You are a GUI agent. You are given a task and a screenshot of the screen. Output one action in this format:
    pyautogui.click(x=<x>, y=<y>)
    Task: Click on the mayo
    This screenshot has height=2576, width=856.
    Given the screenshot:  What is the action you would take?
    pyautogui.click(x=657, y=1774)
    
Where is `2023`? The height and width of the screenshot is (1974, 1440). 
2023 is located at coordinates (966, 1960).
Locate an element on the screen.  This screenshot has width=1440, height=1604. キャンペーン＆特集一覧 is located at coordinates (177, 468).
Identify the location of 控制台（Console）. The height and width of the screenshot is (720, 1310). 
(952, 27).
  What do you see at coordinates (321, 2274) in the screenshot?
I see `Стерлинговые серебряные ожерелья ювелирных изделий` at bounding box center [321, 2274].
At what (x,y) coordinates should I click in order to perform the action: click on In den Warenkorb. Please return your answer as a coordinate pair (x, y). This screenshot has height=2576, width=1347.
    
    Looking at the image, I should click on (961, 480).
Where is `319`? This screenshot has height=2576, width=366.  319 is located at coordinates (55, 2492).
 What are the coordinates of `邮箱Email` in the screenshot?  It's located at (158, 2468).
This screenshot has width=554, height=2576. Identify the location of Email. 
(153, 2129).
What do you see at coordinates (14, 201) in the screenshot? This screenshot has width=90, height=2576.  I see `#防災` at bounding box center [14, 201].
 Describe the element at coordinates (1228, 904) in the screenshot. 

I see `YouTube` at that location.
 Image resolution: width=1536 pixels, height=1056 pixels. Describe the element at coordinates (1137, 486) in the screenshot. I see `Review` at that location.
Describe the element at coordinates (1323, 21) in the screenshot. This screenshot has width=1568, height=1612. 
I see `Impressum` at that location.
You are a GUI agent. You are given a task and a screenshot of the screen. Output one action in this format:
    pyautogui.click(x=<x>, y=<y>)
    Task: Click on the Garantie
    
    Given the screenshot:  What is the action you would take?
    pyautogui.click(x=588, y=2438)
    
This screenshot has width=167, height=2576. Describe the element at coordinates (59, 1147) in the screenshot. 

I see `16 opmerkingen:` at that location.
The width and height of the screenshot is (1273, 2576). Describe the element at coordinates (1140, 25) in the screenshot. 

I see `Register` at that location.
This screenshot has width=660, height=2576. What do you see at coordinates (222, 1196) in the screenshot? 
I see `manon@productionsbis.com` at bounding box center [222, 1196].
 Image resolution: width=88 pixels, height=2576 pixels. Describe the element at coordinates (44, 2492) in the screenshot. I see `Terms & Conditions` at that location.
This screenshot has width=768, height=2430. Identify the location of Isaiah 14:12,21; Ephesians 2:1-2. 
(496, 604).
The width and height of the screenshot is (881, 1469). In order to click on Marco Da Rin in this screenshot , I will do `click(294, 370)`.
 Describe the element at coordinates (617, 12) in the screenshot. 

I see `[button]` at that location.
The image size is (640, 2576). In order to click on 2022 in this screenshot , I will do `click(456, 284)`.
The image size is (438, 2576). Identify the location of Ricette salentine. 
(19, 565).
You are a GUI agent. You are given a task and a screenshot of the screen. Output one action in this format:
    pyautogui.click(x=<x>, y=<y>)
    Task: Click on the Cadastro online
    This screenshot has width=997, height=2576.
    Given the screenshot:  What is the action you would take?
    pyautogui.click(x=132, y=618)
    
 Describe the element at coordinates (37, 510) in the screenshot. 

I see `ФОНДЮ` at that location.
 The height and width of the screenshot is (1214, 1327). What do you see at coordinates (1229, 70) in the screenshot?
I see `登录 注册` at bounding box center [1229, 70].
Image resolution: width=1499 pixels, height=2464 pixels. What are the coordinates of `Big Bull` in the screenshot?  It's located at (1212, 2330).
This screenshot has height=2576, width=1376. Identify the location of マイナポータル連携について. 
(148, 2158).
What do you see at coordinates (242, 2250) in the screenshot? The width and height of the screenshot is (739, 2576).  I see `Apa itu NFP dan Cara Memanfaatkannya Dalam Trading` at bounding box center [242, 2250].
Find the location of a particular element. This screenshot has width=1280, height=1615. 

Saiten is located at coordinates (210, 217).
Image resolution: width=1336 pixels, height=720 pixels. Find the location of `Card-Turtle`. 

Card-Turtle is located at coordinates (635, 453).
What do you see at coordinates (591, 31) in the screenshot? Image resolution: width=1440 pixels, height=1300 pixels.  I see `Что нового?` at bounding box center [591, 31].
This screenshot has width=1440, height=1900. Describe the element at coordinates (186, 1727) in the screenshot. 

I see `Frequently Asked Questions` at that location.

WHAT YOU HAVE TO DO —
A complete, exact copy of the material is the expected answer.

RESULT —
You are a GUI agent. You are given a task and a screenshot of the screen. Output one action in this format:
    pyautogui.click(x=<x>, y=<y>)
    Task: Click on the mayo
    This screenshot has height=2576, width=856.
    Given the screenshot:  What is the action you would take?
    pyautogui.click(x=657, y=1774)
    
Where is `2023`? The height and width of the screenshot is (1974, 1440). 
2023 is located at coordinates (966, 1960).
Locate an element on the screen.  This screenshot has width=1440, height=1604. キャンペーン＆特集一覧 is located at coordinates (177, 468).
Identify the location of 控制台（Console）. The height and width of the screenshot is (720, 1310). 
(952, 27).
  What do you see at coordinates (321, 2274) in the screenshot?
I see `Стерлинговые серебряные ожерелья ювелирных изделий` at bounding box center [321, 2274].
At what (x,y) coordinates should I click in order to perform the action: click on In den Warenkorb. Please return your answer as a coordinate pair (x, y). This screenshot has height=2576, width=1347.
    
    Looking at the image, I should click on (961, 480).
Where is `319`? This screenshot has height=2576, width=366.  319 is located at coordinates (55, 2492).
 What are the coordinates of `邮箱Email` in the screenshot?  It's located at (158, 2468).
This screenshot has width=554, height=2576. Identify the location of Email. 
(153, 2129).
What do you see at coordinates (14, 201) in the screenshot? This screenshot has width=90, height=2576.  I see `#防災` at bounding box center [14, 201].
 Describe the element at coordinates (1228, 904) in the screenshot. 

I see `YouTube` at that location.
 Image resolution: width=1536 pixels, height=1056 pixels. Describe the element at coordinates (1137, 486) in the screenshot. I see `Review` at that location.
Describe the element at coordinates (1323, 21) in the screenshot. This screenshot has width=1568, height=1612. 
I see `Impressum` at that location.
You are a GUI agent. You are given a task and a screenshot of the screen. Output one action in this format:
    pyautogui.click(x=<x>, y=<y>)
    Task: Click on the Garantie
    
    Given the screenshot:  What is the action you would take?
    pyautogui.click(x=588, y=2438)
    
This screenshot has width=167, height=2576. Describe the element at coordinates (59, 1147) in the screenshot. 

I see `16 opmerkingen:` at that location.
The width and height of the screenshot is (1273, 2576). Describe the element at coordinates (1140, 25) in the screenshot. 

I see `Register` at that location.
This screenshot has width=660, height=2576. What do you see at coordinates (222, 1196) in the screenshot? 
I see `manon@productionsbis.com` at bounding box center [222, 1196].
 Image resolution: width=88 pixels, height=2576 pixels. Describe the element at coordinates (44, 2492) in the screenshot. I see `Terms & Conditions` at that location.
This screenshot has width=768, height=2430. Identify the location of Isaiah 14:12,21; Ephesians 2:1-2. 
(496, 604).
The width and height of the screenshot is (881, 1469). In order to click on Marco Da Rin in this screenshot , I will do `click(294, 370)`.
 Describe the element at coordinates (617, 12) in the screenshot. 

I see `[button]` at that location.
The image size is (640, 2576). In order to click on 2022 in this screenshot , I will do `click(456, 284)`.
The image size is (438, 2576). Identify the location of Ricette salentine. 
(19, 565).
You are a GUI agent. You are given a task and a screenshot of the screen. Output one action in this format:
    pyautogui.click(x=<x>, y=<y>)
    Task: Click on the Cadastro online
    This screenshot has width=997, height=2576.
    Given the screenshot:  What is the action you would take?
    pyautogui.click(x=132, y=618)
    
 Describe the element at coordinates (37, 510) in the screenshot. 

I see `ФОНДЮ` at that location.
 The height and width of the screenshot is (1214, 1327). What do you see at coordinates (1229, 70) in the screenshot?
I see `登录 注册` at bounding box center [1229, 70].
Image resolution: width=1499 pixels, height=2464 pixels. What are the coordinates of `Big Bull` in the screenshot?  It's located at (1212, 2330).
This screenshot has height=2576, width=1376. Identify the location of マイナポータル連携について. 
(148, 2158).
What do you see at coordinates (242, 2250) in the screenshot? The width and height of the screenshot is (739, 2576).  I see `Apa itu NFP dan Cara Memanfaatkannya Dalam Trading` at bounding box center [242, 2250].
Find the location of a particular element. This screenshot has width=1280, height=1615. 

Saiten is located at coordinates (210, 217).
Image resolution: width=1336 pixels, height=720 pixels. Find the location of `Card-Turtle`. 

Card-Turtle is located at coordinates (635, 453).
What do you see at coordinates (591, 31) in the screenshot? Image resolution: width=1440 pixels, height=1300 pixels.  I see `Что нового?` at bounding box center [591, 31].
This screenshot has width=1440, height=1900. Describe the element at coordinates (186, 1727) in the screenshot. 

I see `Frequently Asked Questions` at that location.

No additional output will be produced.